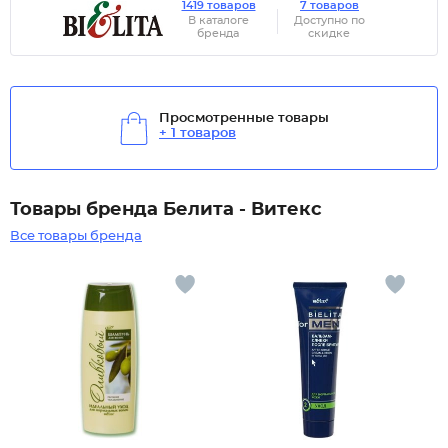
1419 товаров
7 товаров
В каталоге
Доступно по
бренда
скидке
Просмотренные товары
+ 1 товаров
Товары бренда Белита - Витекс
Все товары бренда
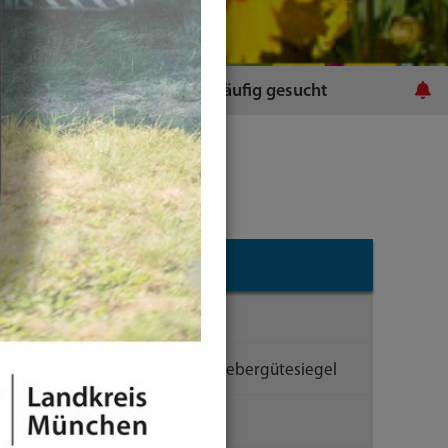
ratsamt
Häufig gesucht
Landratsamt
Audit berufundfamilie
Zukunftsfest: Unser Arbeitgebergütesiegel
Aufgaben und Organisation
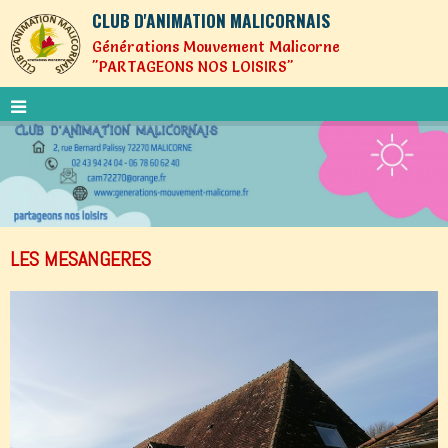
CLUB D'ANIMATION MALICORNAIS
Générations Mouvement Malicorne
"PARTAGEONS NOS LOISIRS"
LES MESANGERES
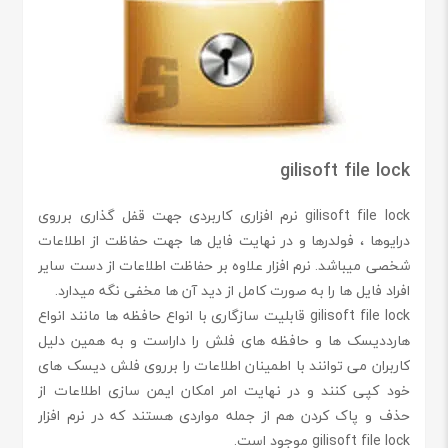
gilisoft file lock
gilisoft file lock نرم افزاری کاربردی جهت قفل گذاری برروی
درایوها ، فولدرها و در نهایت فایل ها جهت حفاظت از اطلاعات
شخصی میباشد. نرم افزار علاوه بر حفاظت اطلاعات از دست سایر
افراد فایل ها را به صورت کامل از دید آن ها مخفی نگه میدارد.
gilisoft file lock قابلیت سازگاری با انواع حافظه ها مانند انواع
هارددیسک ها و حافظه های فلش را داراست و به همین دلیل
کاربران می توانند با اطمینان اطلاعات را برروی فلش دیسک های
خود کپی کنند و در نهایت امر امکان ایمن سازی اطلاعات از
حذف و پاک کردن هم از جمله مواردی هستند که در نرم افزار
gilisoft file lock موجود است.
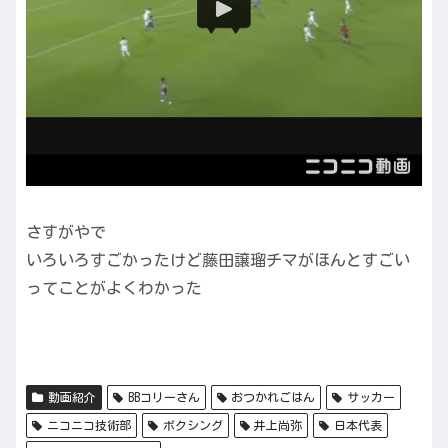
さすがやで
いろいろすごかったけど藤田譲瑠チマがほんとすごい
ってことがよくわかった
動画紹介
BBコリーさん
おつかれごはん
サッカー
ニコニコ技術部
ボクシング
井上尚弥
日本代表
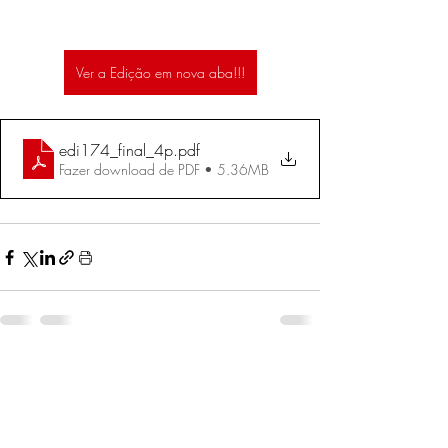
Ver a Edição em nova aba!!!
edi174_final_4p
.pdf
Fazer download de PDF • 5.36MB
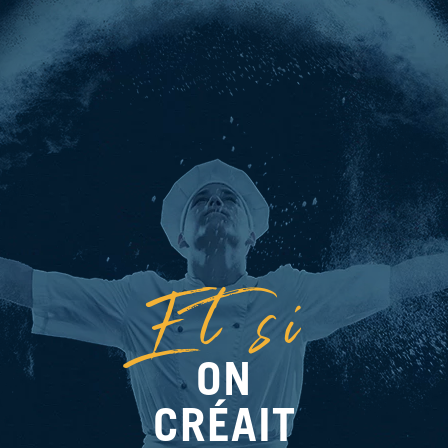
Et si
ON
CRÉAIT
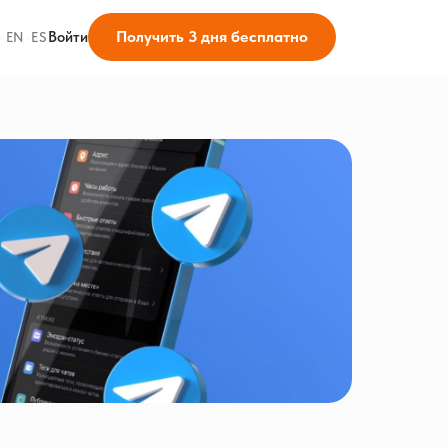
Получить 3 дня бесплатно
Войти
·
EN
·
ES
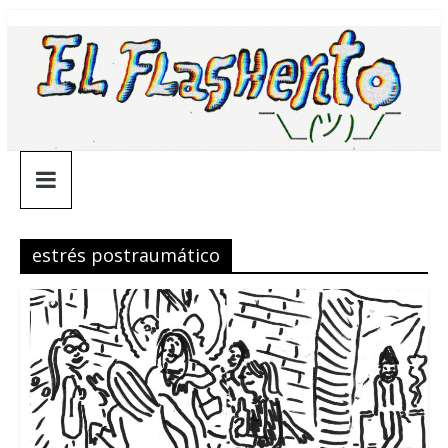
Saltar
¯\_(ツ)_/
al
contenido
¯
estrés postraumático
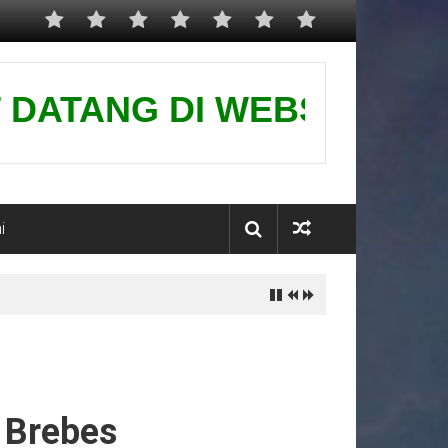
TANG DI WEBSITE KAMI-PUS
i
 Brebes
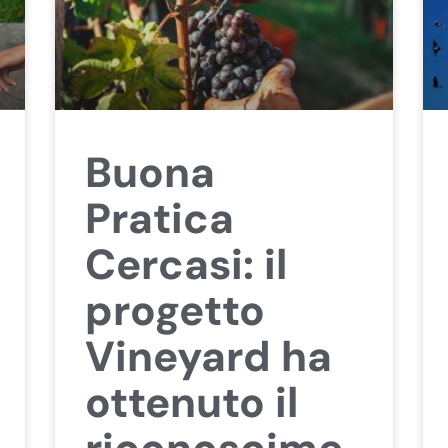
Buona
Pratica
Cercasi: il
progetto
Vineyard ha
ottenuto il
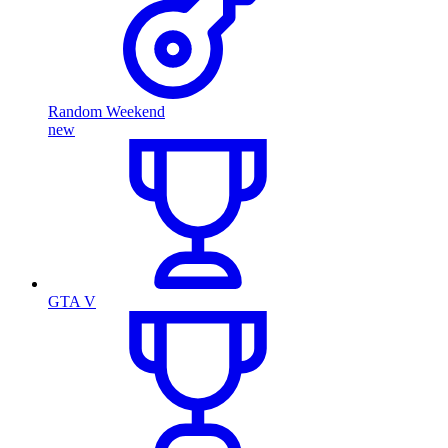
Random Weekend
new
GTA V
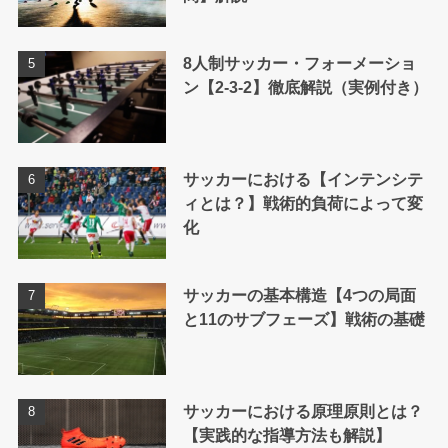
8人制サッカー・フォーメーショ
ン【2-3-2】徹底解説（実例付き）
サッカーにおける【インテンシテ
ィとは？】戦術的負荷によって変
化
サッカーの基本構造【4つの局面
と11のサブフェーズ】戦術の基礎
サッカーにおける原理原則とは？
【実践的な指導方法も解説】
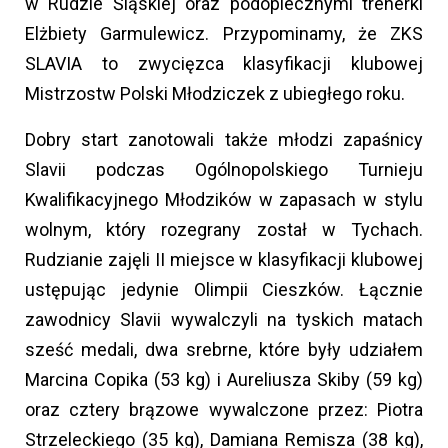
w Rudzie Śląskiej oraz podopiecznymi trenerki
Elżbiety Garmulewicz. Przypominamy, że ZKS
SLAVIA to zwycięzca klasyfikacji klubowej
Mistrzostw Polski Młodziczek z ubiegłego roku.
Dobry start zanotowali także młodzi zapaśnicy
Slavii podczas Ogólnopolskiego Turnieju
Kwalifikacyjnego Młodzików w zapasach w stylu
wolnym, który rozegrany został w Tychach.
Rudzianie zajęli II miejsce w klasyfikacji klubowej
ustępując jedynie Olimpii Cieszków. Łącznie
zawodnicy Slavii wywalczyli na tyskich matach
sześć medali, dwa srebrne, które były udziałem
Marcina Copika (53 kg) i Aureliusza Skiby (59 kg)
oraz cztery brązowe wywalczone przez: Piotra
Strzeleckiego (35 kg), Damiana Remisza (38 kg),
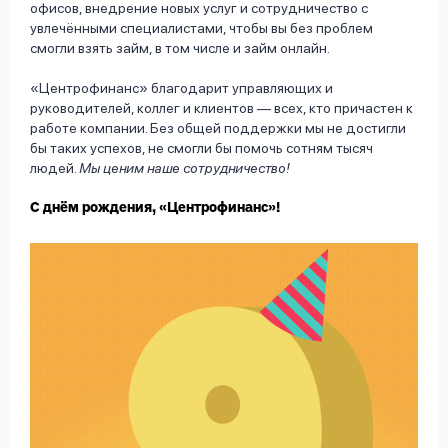
офисов, внедрение новых услуг и сотрудничество с
увлечёнными специалистами, чтобы вы без проблем
смогли взять займ, в том числе и займ онлайн.
«Центрофинанс» благодарит управляющих и
руководителей, коллег и клиентов — всех, кто причастен к
работе компании. Без общей поддержки мы не достигли
бы таких успехов, не смогли бы помочь сотням тысяч
людей.
Мы ценим наше сотрудничество!
С днём рождения, «Центрофинанс»!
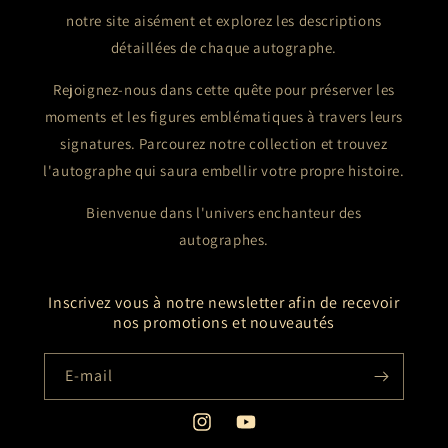
notre site aisément et explorez les descriptions
détaillées de chaque autographe.
Rejoignez-nous dans cette quête pour préserver les
moments et les figures emblématiques à travers leurs
signatures. Parcourez notre collection et trouvez
l'autographe qui saura embellir votre propre histoire.
Bienvenue dans l'univers enchanteur des
autographes.
Inscrivez vous à notre newsletter afin de recevoir
nos promotions et nouveautés
E-mail
Instagram
YouTube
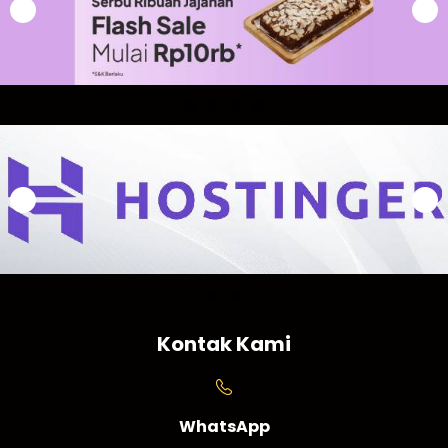
Kontak Kami
WhatsApp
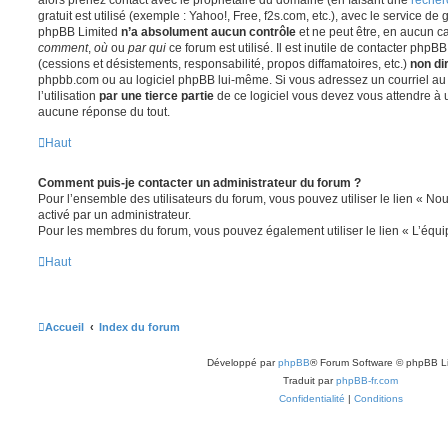
gratuit est utilisé (exemple : Yahoo!, Free, f2s.com, etc.), avec le service d
phpBB Limited
n’a absolument aucun contrôle
et ne peut être, en aucun c
comment
,
où
ou
par qui
ce forum est utilisé. Il est inutile de contacter phpB
(cessions et désistements, responsabilité, propos diffamatoires, etc.)
non di
phpbb.com ou au logiciel phpBB lui-même. Si vous adressez un courriel a
l’utilisation
par une tierce partie
de ce logiciel vous devez vous attendre à 
aucune réponse du tout.
Haut
Comment puis-je contacter un administrateur du forum ?
Pour l’ensemble des utilisateurs du forum, vous pouvez utiliser le lien « Nous
activé par un administrateur.
Pour les membres du forum, vous pouvez également utiliser le lien « L’équi
Haut
Accueil
Index du forum
Développé par
phpBB
® Forum Software © phpBB L
Traduit par
phpBB-fr.com
Confidentialité
|
Conditions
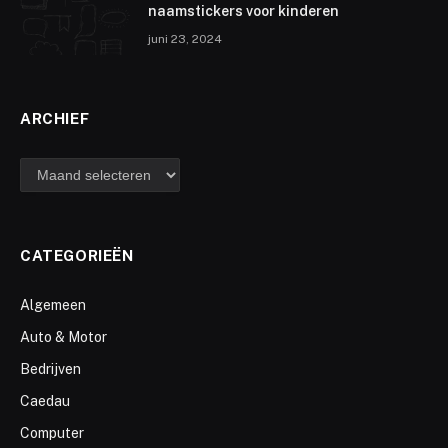
naamstickers voor kinderen
juni 23, 2024
ARCHIEF
archief
CATEGORIEËN
Algemeen
Auto & Motor
Bedrijven
Caedau
Computer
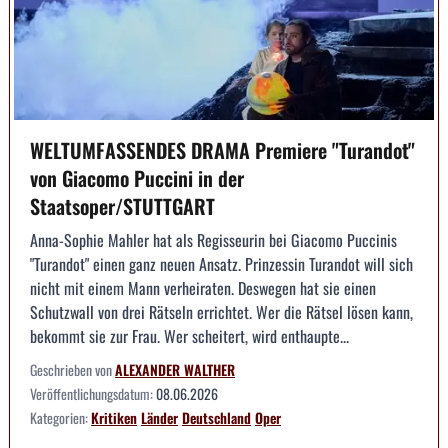
WELTUMFASSENDES DRAMA Premiere "Turandot"
von Giacomo Puccini in der
Staatsoper/STUTTGART
Anna-Sophie Mahler hat als Regisseurin bei Giacomo Puccinis
"Turandot" einen ganz neuen Ansatz. Prinzessin Turandot will sich
nicht mit einem Mann verheiraten. Deswegen hat sie einen
Schutzwall von drei Rätseln errichtet. Wer die Rätsel lösen kann,
bekommt sie zur Frau. Wer scheitert, wird enthaupte...
Geschrieben von
ALEXANDER WALTHER
Veröffentlichungsdatum:
08.06.2026
Kategorien:
Kritiken
Länder
Deutschland
Oper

Required work>
What you should produce is an exact copy of the records, with the pictures left out.

The answer>
1419 товаров
7 товаров
В каталоге
Доступно по
бренда
скидке
Просмотренные товары
+ 1 товаров
Товары бренда Белита - Витекс
Все товары бренда
ratsamt
Häufig gesucht
Landratsamt
Audit berufundfamilie
Zukunftsfest: Unser Arbeitgebergütesiegel
Aufgaben und Organisation
CLUB D'ANIMATION MALICORNAIS
Générations Mouvement Malicorne
"PARTAGEONS NOS LOISIRS"
LES MESANGERES
gilisoft file lock
gilisoft file lock نرم افزاری کاربردی جهت قفل گذاری برروی
درایوها ، فولدرها و در نهایت فایل ها جهت حفاظت از اطلاعات
شخصی میباشد. نرم افزار علاوه بر حفاظت اطلاعات از دست سایر
افراد فایل ها را به صورت کامل از دید آن ها مخفی نگه میدارد.
gilisoft file lock قابلیت سازگاری با انواع حافظه ها مانند انواع
هارددیسک ها و حافظه های فلش را داراست و به همین دلیل
کاربران می توانند با اطمینان اطلاعات را برروی فلش دیسک های
خود کپی کنند و در نهایت امر امکان ایمن سازی اطلاعات از
حذف و پاک کردن هم از جمله مواردی هستند که در نرم افزار
gilisoft file lock موجود است.
さすがやで
いろいろすごかったけど藤田譲瑠チマがほんとすごい
ってことがよくわかった
動画紹介
BBコリーさん
おつかれごはん
サッカー
ニコニコ技術部
ボクシング
井上尚弥
日本代表
Ver a Edição em nova aba!!!
edi174_final_4p
.pdf
Fazer download de PDF • 5.36MB
Et si
ON
CRÉAIT
Получить 3 дня бесплатно
Войти
·
EN
·
ES
Saltar
¯\_(ツ)_/
al
contenido
¯
estrés postraumático
TANG DI WEBSITE KAMI-PUS
i
 Brebes
Buona
Pratica
Cercasi: il
progetto
Vineyard ha
ottenuto il
Random Weekend
new
GTA V
8人制サッカー・フォーメーショ
ン【2-3-2】徹底解説（実例付き）
サッカーにおける【インテンシテ
ィとは？】戦術的負荷によって変
化
サッカーの基本構造【4つの局面
と11のサブフェーズ】戦術の基礎
サッカーにおける原理原則とは？
【実践的な指導方法も解説】
w Rudzie Śląskiej oraz podopiecznymi trenerki
Elżbiety Garmulewicz. Przypominamy, że ZKS
SLAVIA to zwycięzca klasyfikacji klubowej
Mistrzostw Polski Młodziczek z ubiegłego roku.
Dobry start zanotowali także młodzi zapaśnicy
Slavii podczas Ogólnopolskiego Turnieju
Kwalifikacyjnego Młodzików w zapasach w stylu
wolnym, który rozegrany został w Tychach.
Rudzianie zajęli II miejsce w klasyfikacji klubowej
ustępując jedynie Olimpii Cieszków. Łącznie
zawodnicy Slavii wywalczyli na tyskich matach
sześć medali, dwa srebrne, które były udziałem
Marcina Copika (53 kg) i Aureliusza Skiby (59 kg)
oraz cztery brązowe wywalczone przez: Piotra
Strzeleckiego (35 kg), Damiana Remisza (38 kg),
офисов, внедрение новых услуг и сотрудничество с
увлечёнными специалистами, чтобы вы без проблем
смогли взять займ, в том числе и займ онлайн.
«Центрофинанс» благодарит управляющих и
руководителей, коллег и клиентов — всех, кто причастен к
работе компании. Без общей поддержки мы не достигли
бы таких успехов, не смогли бы помочь сотням тысяч
людей.
Мы ценим наше сотрудничество!
С днём рождения, «Центрофинанс»!
notre site aisément et explorez les descriptions
détaillées de chaque autographe.
Rejoignez-nous dans cette quête pour préserver les
moments et les figures emblématiques à travers leurs
signatures. Parcourez notre collection et trouvez
l'autographe qui saura embellir votre propre histoire.
Bienvenue dans l'univers enchanteur des
autographes.
Inscrivez vous à notre newsletter afin de recevoir
nos promotions et nouveautés
E-mail
Instagram
YouTube
Kontak Kami
WhatsApp
gratuit est utilisé (exemple : Yahoo!, Free, f2s.com, etc.), avec le service d
phpBB Limited
n’a absolument aucun contrôle
et ne peut être, en aucun c
comment
,
où
ou
par qui
ce forum est utilisé. Il est inutile de contacter phpB
(cessions et désistements, responsabilité, propos diffamatoires, etc.)
non di
phpbb.com ou au logiciel phpBB lui-même. Si vous adressez un courriel a
l’utilisation
par une tierce partie
de ce logiciel vous devez vous attendre à 
aucune réponse du tout.
Haut
Comment puis-je contacter un administrateur du forum ?
Pour l’ensemble des utilisateurs du forum, vous pouvez utiliser le lien « Nous
activé par un administrateur.
Pour les membres du forum, vous pouvez également utiliser le lien « L’équi
Haut
Accueil
Index du forum
Développé par
phpBB
® Forum Software © phpBB L
Traduit par
phpBB-fr.com
Confidentialité
|
Conditions
naamstickers voor kinderen
juni 23, 2024
ARCHIEF
archief
CATEGORIEËN
Algemeen
Auto & Motor
Bedrijven
Caedau
Computer
WELTUMFASSENDES DRAMA Premiere "Turandot"
von Giacomo Puccini in der
Staatsoper/STUTTGART
Anna-Sophie Mahler hat als Regisseurin bei Giacomo Puccinis
"Turandot" einen ganz neuen Ansatz. Prinzessin Turandot will sich
nicht mit einem Mann verheiraten. Deswegen hat sie einen
Schutzwall von drei Rätseln errichtet. Wer die Rätsel lösen kann,
bekommt sie zur Frau. Wer scheitert, wird enthaupte...
Geschrieben von
ALEXANDER WALTHER
Veröffentlichungsdatum:
08.06.2026
Kategorien:
Kritiken
Länder
Deutschland
Oper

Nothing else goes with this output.